◆ Work required ◆
Your answer must be the exact lines below, starting with the line with "equilibrar as forças das partes" and going on through the line with "Trong những năm", both included, with no pictures.

(Stored records)
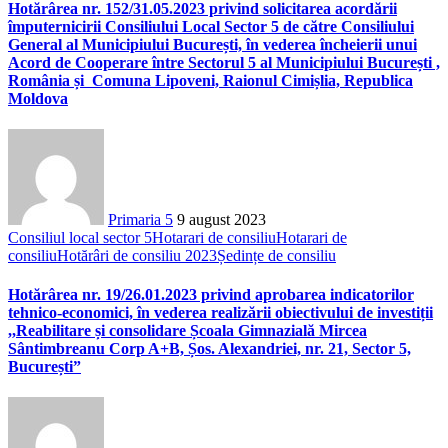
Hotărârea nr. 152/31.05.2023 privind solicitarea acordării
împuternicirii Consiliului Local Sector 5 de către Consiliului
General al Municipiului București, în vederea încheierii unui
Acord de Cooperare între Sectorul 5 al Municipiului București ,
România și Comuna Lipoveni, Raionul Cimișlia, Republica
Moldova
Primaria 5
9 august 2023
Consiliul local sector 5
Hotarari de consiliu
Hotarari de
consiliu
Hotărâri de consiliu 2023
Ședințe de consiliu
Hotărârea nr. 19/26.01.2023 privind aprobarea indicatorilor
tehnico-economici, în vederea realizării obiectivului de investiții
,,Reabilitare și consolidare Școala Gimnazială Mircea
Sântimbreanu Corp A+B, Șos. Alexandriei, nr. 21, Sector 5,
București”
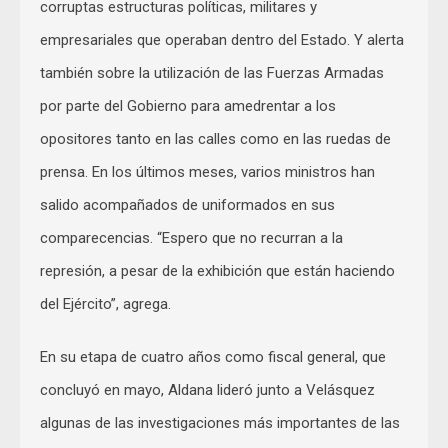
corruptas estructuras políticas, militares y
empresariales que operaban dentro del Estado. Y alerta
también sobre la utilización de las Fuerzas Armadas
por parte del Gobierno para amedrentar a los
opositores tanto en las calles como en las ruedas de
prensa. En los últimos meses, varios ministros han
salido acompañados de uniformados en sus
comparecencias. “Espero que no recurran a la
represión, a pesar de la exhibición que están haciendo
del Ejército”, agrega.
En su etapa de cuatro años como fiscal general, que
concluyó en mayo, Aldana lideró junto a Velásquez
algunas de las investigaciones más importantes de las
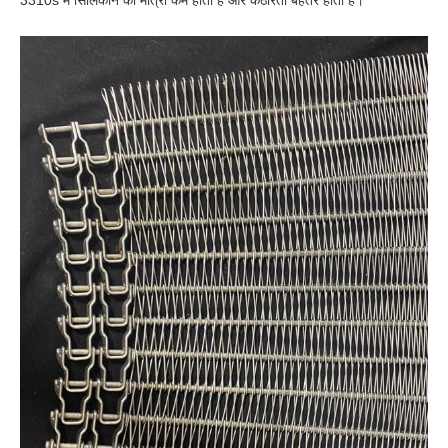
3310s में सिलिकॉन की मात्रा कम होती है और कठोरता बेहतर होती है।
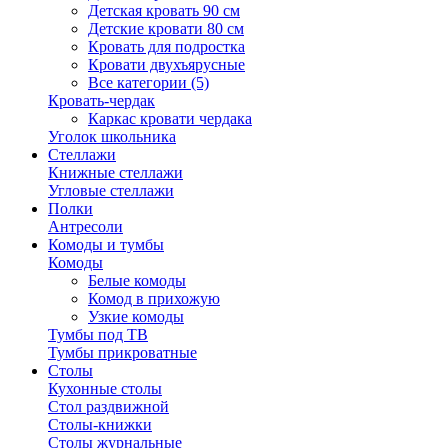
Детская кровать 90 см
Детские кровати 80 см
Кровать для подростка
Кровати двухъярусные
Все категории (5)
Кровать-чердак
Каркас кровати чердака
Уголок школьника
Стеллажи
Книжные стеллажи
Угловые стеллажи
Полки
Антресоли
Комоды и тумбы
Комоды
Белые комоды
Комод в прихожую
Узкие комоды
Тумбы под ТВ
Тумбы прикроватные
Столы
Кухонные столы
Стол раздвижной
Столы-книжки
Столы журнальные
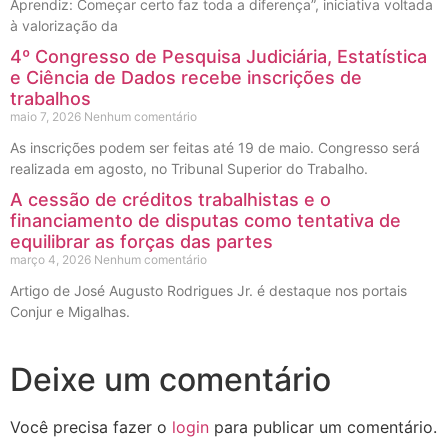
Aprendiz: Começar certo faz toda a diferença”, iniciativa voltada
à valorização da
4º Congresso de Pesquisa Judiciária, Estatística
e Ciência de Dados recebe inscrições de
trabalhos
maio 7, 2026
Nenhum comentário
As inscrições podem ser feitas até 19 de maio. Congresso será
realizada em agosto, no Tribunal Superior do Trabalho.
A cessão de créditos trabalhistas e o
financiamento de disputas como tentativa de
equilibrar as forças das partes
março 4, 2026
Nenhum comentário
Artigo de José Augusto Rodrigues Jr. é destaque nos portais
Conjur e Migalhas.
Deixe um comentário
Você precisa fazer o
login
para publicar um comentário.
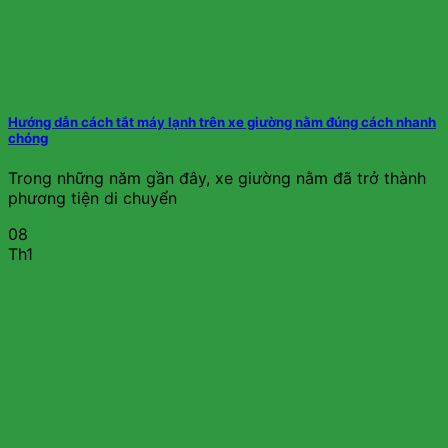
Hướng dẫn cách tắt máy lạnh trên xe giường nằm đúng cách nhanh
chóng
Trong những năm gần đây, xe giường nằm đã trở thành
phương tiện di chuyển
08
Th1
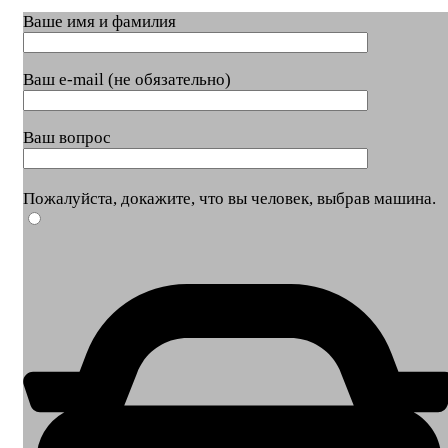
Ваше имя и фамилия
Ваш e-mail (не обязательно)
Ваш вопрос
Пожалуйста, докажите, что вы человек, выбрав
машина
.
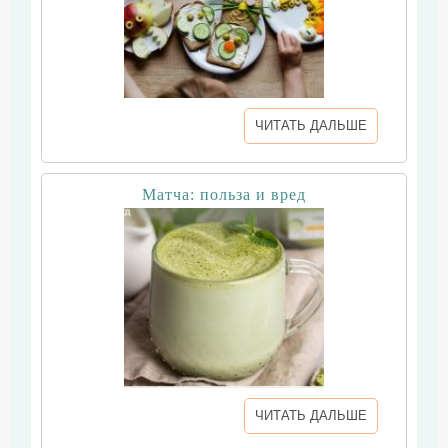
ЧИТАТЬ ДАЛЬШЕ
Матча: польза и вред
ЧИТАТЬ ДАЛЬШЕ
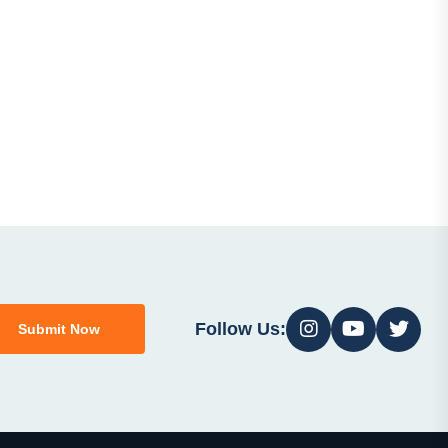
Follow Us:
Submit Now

◆ Written answer ◆
equilibrar as forças das partes
março 4, 2026
Nenhum comentário
Artigo de José Augusto Rodrigues Jr. é destaque nos portais
Conjur e Migalhas.
Deixe um comentário
Você precisa fazer o
login
para publicar um comentário.
Hướng dẫn cách tắt máy lạnh trên xe giường nằm đúng cách nhanh
chóng
Trong những năm gần đây, xe giường nằm đã trở thành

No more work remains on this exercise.